2020. Vol.23. No. 3, pp. 50-56
Research and Evaluation of the Mechanical Anisotropy of Steel an Alloys by the Magnetic Noise Method
The mechanical anisotropy of the ferromagnetic materials properties predetermines the need for its study and evaluation, since it has a significant impact on the basic physical and mechanical characteristics of components, products and structures. Taking into account the relationship between the physical and mechanical properties of the material with the magnetic characteristics, to study the possibility of non-destructive testing of anisotropy the method of the Barkhausen effect was used, the informative parameters of which are magnetostructural and magnetoanisotropic.
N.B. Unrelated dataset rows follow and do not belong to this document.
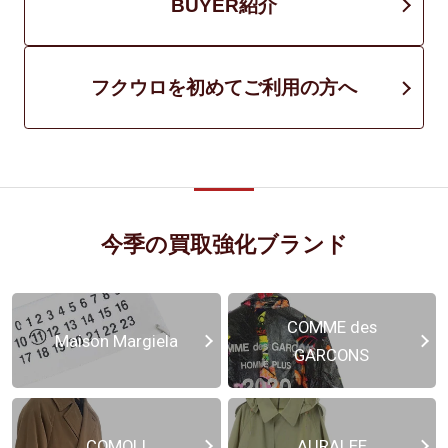
BUYER紹介
フクウロを初めてご利用の方へ
今季の買取強化ブランド
COMME des
Maison Margiela
GARCONS
COMOLI
AURALEE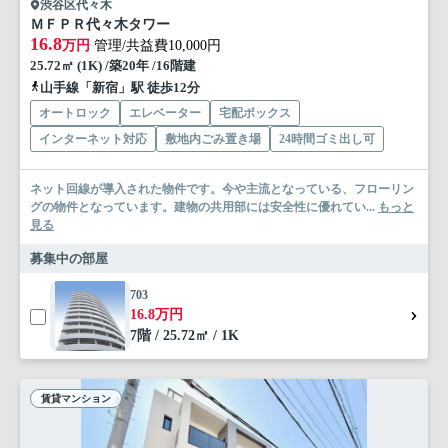
渋谷区代々木
ＭＦＰＲ代々木タワー
16.8
万円
管理/共益費10,000円
25.72㎡ (1K) /築20年 /16階建
山手線「新宿」駅 徒歩12分
オートロック
エレベーター
宅配ボックス
インターネット対応
敷地内ごみ置き場
24時間ゴミ出し可
ネット回線が導入された物件です。今や主流となっている、フローリン
グの物件となっています。建物の共用部には安全性に優れてい...
もっと
見る
募集中の部屋
703
16.8万円
7階 / 25.72㎡ / 1K
賃貸マンション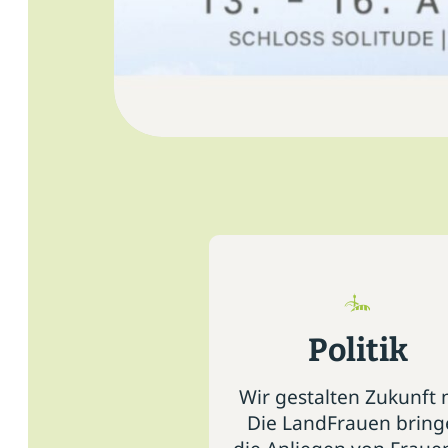
Politik
Wir gestalten Zukunft 
Die LandFrauen brin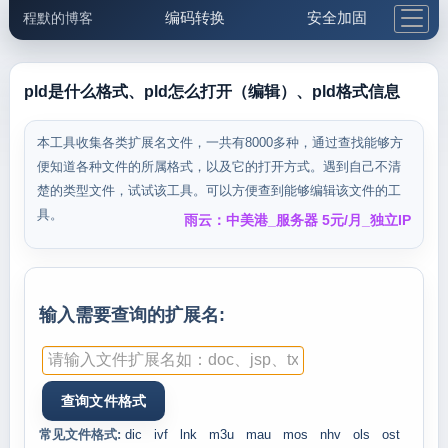
编码转换
安全加固
程默的博客
格式化与前端
网络工具
IP与域名
邮件工具
生活便民
更多工具
pld是什么格式、pld怎么打开（编辑）、pld格式信息
5.1支付宝大红包
本工具收集各类扩展名文件，一共有8000多种，通过查找能够方
便知道各种文件的所属格式，以及它的打开方式。遇到自己不清
楚的类型文件，试试该工具。可以方便查到能够编辑该文件的工
具。
雨云：中美港_服务器 5元/月_独立IP
输入需要查询的扩展名:
常见文件格式:
dic
ivf
lnk
m3u
mau
mos
nhv
ols
ost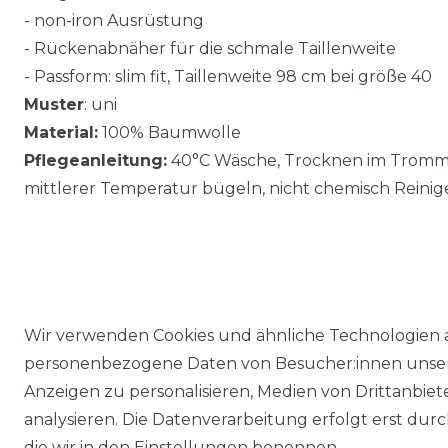
- non-iron Ausrüstung
- Rückenabnäher für die schmale Taillenweite
- Passform: slim fit, Taillenweite 98 cm bei größe 40
Muster
: uni
Material:
100% Baumwolle
Pflegeanleitung:
40°C Wäsche, Trocknen im Trommel
mittlerer Temperatur bügeln, nicht chemisch Reinig
Wir verwenden Cookies und ähnliche Technologien 
personenbezogene Daten von Besucher:innen unserer
Anzeigen zu personalisieren, Medien von Drittanbie
analysieren. Die Datenverarbeitung erfolgt erst durch
die wir in den Einstellungen benennen.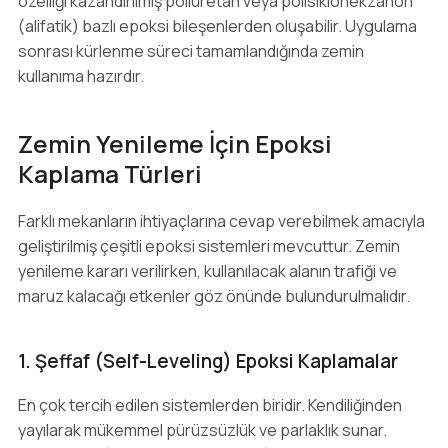
özelliği kazandırılmış poliüretan veya polisiklohekzanon
(alifatik) bazlı epoksi bileşenlerden oluşabilir. Uygulama
sonrası kürlenme süreci tamamlandığında zemin
kullanıma hazırdır.
Zemin Yenileme İçin Epoksi
Kaplama Türleri
Farklı mekanların ihtiyaçlarına cevap verebilmek amacıyla
geliştirilmiş çeşitli epoksi sistemleri mevcuttur. Zemin
yenileme kararı verilirken, kullanılacak alanın trafiği ve
maruz kalacağı etkenler göz önünde bulundurulmalıdır.
1. Şeffaf (Self-Leveling) Epoksi Kaplamalar
En çok tercih edilen sistemlerden biridir. Kendiliğinden
yayılarak mükemmel pürüzsüzlük ve parlaklık sunar.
To study mechanical anisotropy a device for circular rotation of the Barkhausen transducer over the sample surface and a device for the production of elastic tensile / compressive stresses during static bending were made. Comparison of the results obtained using magnetic noises with the known coefficients of normal anisotropy of thin-sheet steel samples showed their qualitative and quantitative agreement, confirming the presence of a close relationship between them. It was found that elastic deformation in samples of anisotropic electrical steel leads to a sharp change in the level of magnetic noise and the type of circular diagrams, taking into account the sign of stresses. It is shown that as a result of cold rolling according to magnetic noise the samples have a pronounced texture due to the direction of rolling along the longest side of the sheet. The formed elastic deformation under tension and compression during static bending practically does not change the texture - the induced crystallographic anisotropy after rolling. The relationship between the intensity of magnetic noise and the degree of anisotropy is established and the possibility of evaluating the magnetic anisotropy in various steels and alloys using the Barkhausen effect method is investigated and confirmed.
Keywords: anisotropy, Barkhausen effect method, magnetic noise, elastic deformation, bending, tensile / compressive stresses, structure, inhomogeneity.